Composition and doping metrology

For many devices, optimized performance relies on careful control of the alloy composition of compound semiconductor crystals, epitaxial layers, or nanostructures. Whether that is producing homogeneous layers with a composition that is very close to the target value in the manufacture of GaAs solar cells, nitride-semiconductor quantum wells for light-emitting diodes, or the through-thickness graded alloy of a CIGS thin-film solar cell; cathodoluminescence (CL) proves to be a superior technique offering rapid, non-contact, analysis that also benefits from nanoscale spatial resolution.

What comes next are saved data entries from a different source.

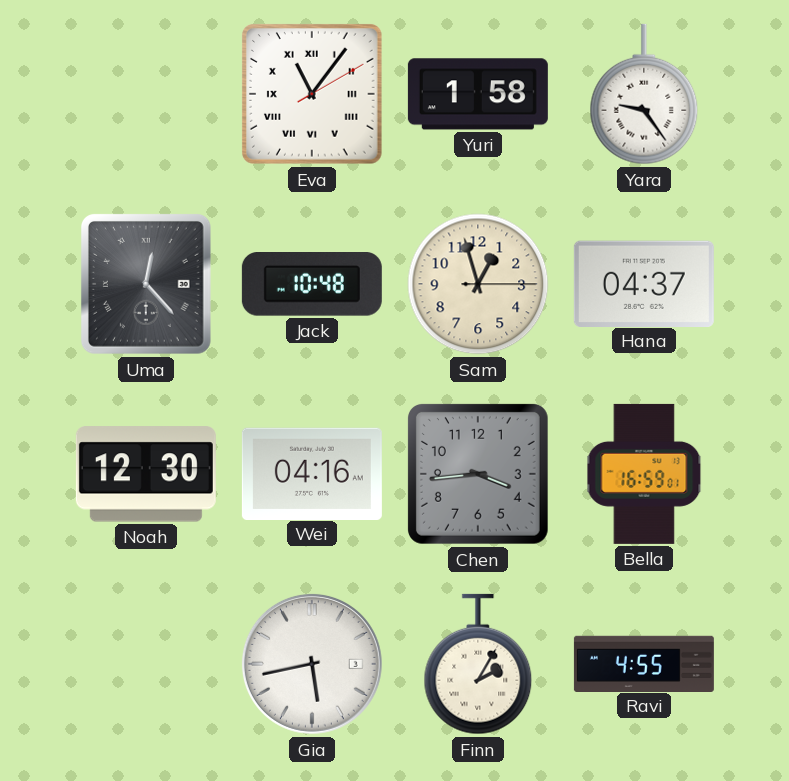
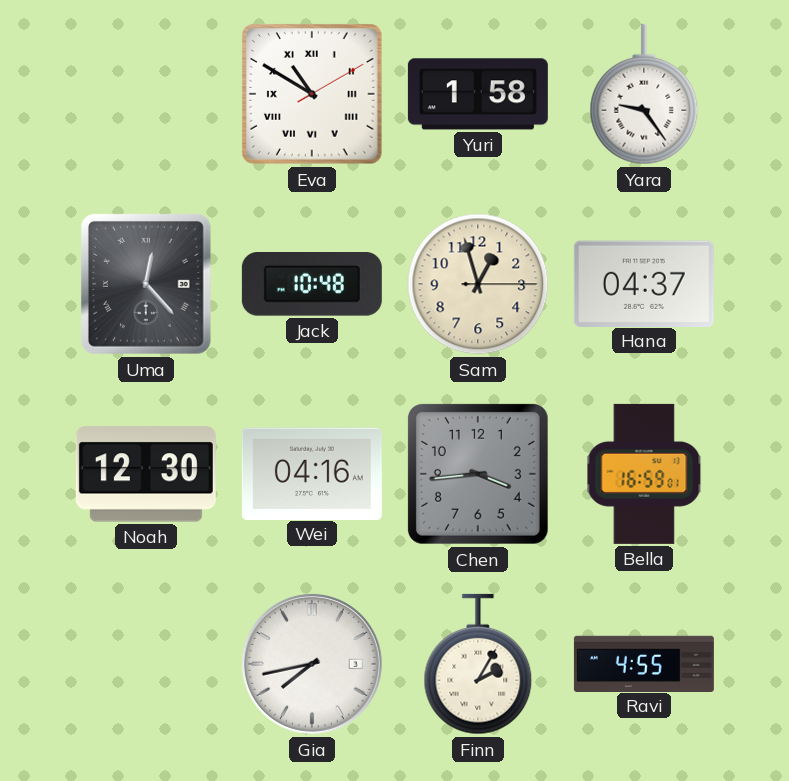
Eva: 11:06 -> 10:50
Gia: 5:43 -> 7:43
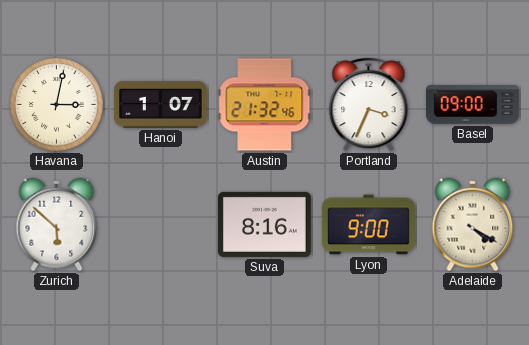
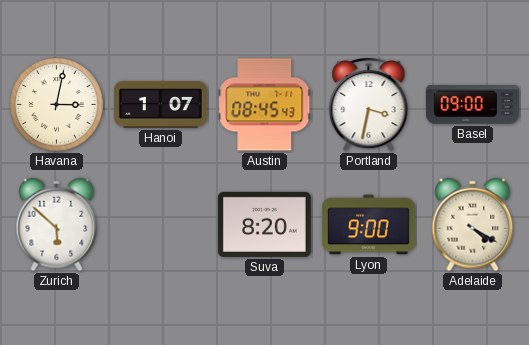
Austin: 21:32 -> 08:45
Portland: 3:34 -> 3:32
Suva: 8:16 -> 8:20
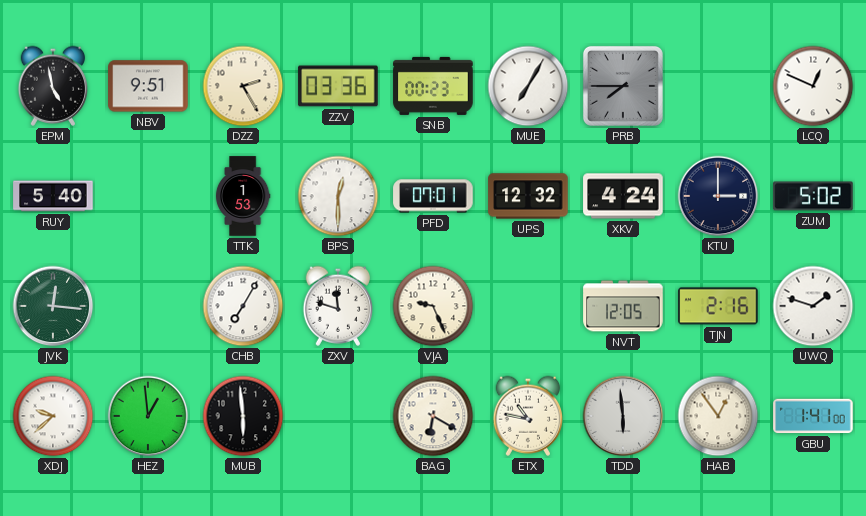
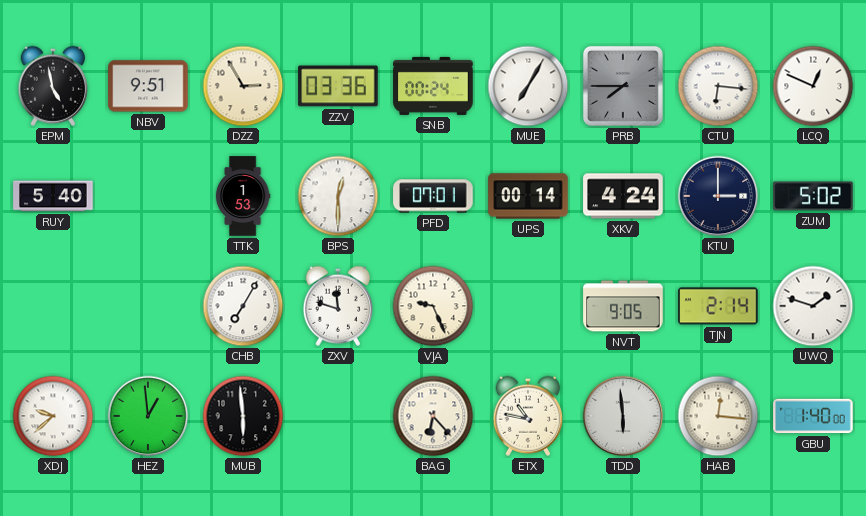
DZZ: 2:25 -> 2:55
SNB: 00:23 -> 00:24
CTU: none -> 6:16
UPS: 12:32 -> 00:14
JVK: 12:16 -> none
NVT: 12:05 -> 9:05
TJN: 2:16 -> 2:14
BAG: 6:20 -> 6:23
HAB: 12:54 -> 12:16
GBU: 1:41 -> 1:40
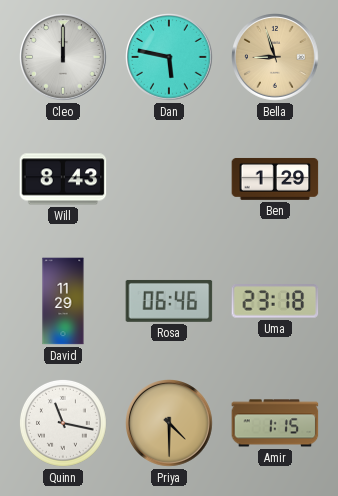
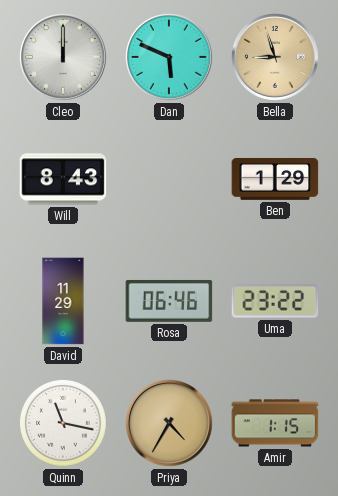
Dan: 5:47 -> 5:49
Uma: 23:18 -> 23:22
Priya: 4:30 -> 4:35
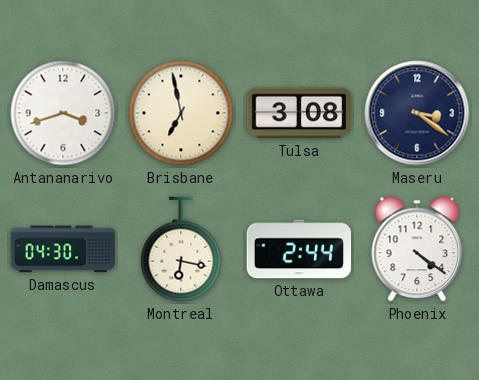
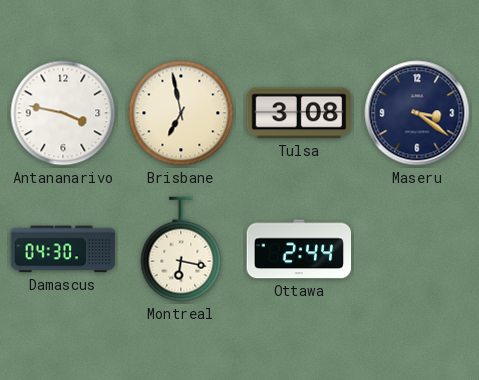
Antananarivo: 3:42 -> 3:47
Phoenix: 4:21 -> none
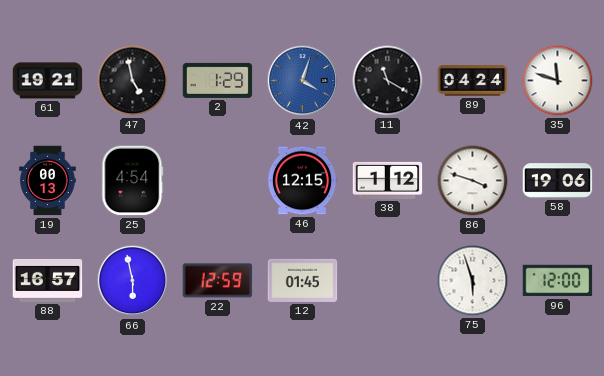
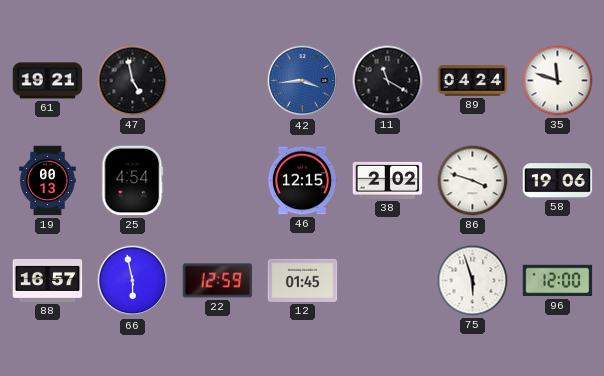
2: 1:29 -> none
42: 4:03 -> 3:44
38: 1:12 -> 2:02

Compositional metrology of a CdTe1-xSx  absorber layer from a thin-film solar cell (left) and InxGa1-xN quantum well from a micro-LED.  The sulfur and indium concentrations were calculated from CL spectrum images by using Gaussian fitting to the band-to-band emission corresponding to the A°X exciton peak in the CdTeS and donor-acceptor pair recombination in the InGaN quantum well. The CdTeS data provided by Dr. B. Mendis, Durham University. 

Experiment briefs and application notes

Complete understanding of light emission with nanoscale spatial resolution Mapping the electronic bandgap of semiconductor compounds with milli-electron volt accuracy Nano-cathodoluminescence reveals the effect of indium segregation on the optical properties of nitride semiconductor nanorods

Defect detection and characterization

CL microscopy is useful to reveal the presence and distribution of sub-surface crystal defects such as dislocations and stacking faults in semiconductor wafers and epitaxial layers. During a measurement, the CL signal shows the local recombination activity of electron-hole pairs and excitons. To add, as the recombination of electron-hole pairs is a competitive process, it reveals non-radiative recombination at electrically active defects as dark contrast in a CL map (see below).


Threading dislocations in GaN wafer revealed by unfiltered imaging (left). Misfit dislocation network observed in an InGaAs epitaxial layer by unfiltered imaging using an infrared detector (right).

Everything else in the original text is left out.